The Francis Alison Young Scholars Award, which is highly competitive, is given to a tenure-track assistant professor at the University who has demonstrated outstanding research and academic teaching excellence. Gerard J. Mangone, University Research Professor and secretary of the Alison Society, said, “The committee of judges was enormously impressed by the achievements of 13 nominees from as many departments but finally settled on the outstanding record of Dr. Papafragou.” The award consists of a plaque and check.
“I am very happy and honored to receive the Alison Young Scholars Award,” Papafragou said. “My first three years at UD have been very rewarding, and I am fortunate to have colleagues who truly support junior faculty. I am extremely pleased with this recognition of my research and teaching.”
Papafragou's research field is the experimental study of language,
specifically its acquisition and processing. One aspect of her work concerns the relationship between linguistic and conceptual representations in both children and adults: How is language related to thought? Does learning a language change the way you think? Do people who speak different languages think differently?

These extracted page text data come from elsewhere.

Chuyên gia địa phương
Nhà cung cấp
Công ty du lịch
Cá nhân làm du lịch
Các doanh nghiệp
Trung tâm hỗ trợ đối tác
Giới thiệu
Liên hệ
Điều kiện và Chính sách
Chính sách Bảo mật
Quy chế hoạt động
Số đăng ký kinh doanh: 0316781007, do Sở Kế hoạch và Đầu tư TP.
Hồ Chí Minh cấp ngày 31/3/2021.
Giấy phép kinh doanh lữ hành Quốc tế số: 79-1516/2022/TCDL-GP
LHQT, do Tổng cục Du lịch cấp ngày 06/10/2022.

Papafragou received her bachelor's degree in linguistics from the
University of Athens and her doctorate in linguistics from University College London. She spent a year as a postdoctoral researcher at
the University of California at Berkeley, followed by postdoctoral work
at the Institute for Research in Cognitive Science at the University of
Pennsylvania, initially holding a prestigious Institute for Research in Cognitive Science fellowship and then a postdoctoral grant from the National Institutes of Health. She joined the UD faculty in 2004.
At the end of her postdoctoral training, Papafragou had published 26
single-author and seven first-author papers, and in her three years at
Delaware, she has published 19 articles in refereed journals, conference
proceedings and other peer-reviewed papers. Her doctoral dissertation has appeared as a book, entitled Modality: Issues in the Semantics-Pragmatics Interface.
Papafragou has received grants from four different UD funding sources and the National Science Foundation (NFS), valued at approximately half a million dollars. Her proposal was co-funded by two different NFS panels--Perception, Action & Cognition, and Linguistics--and was one of the largest grants awarded by either panel in the last two years.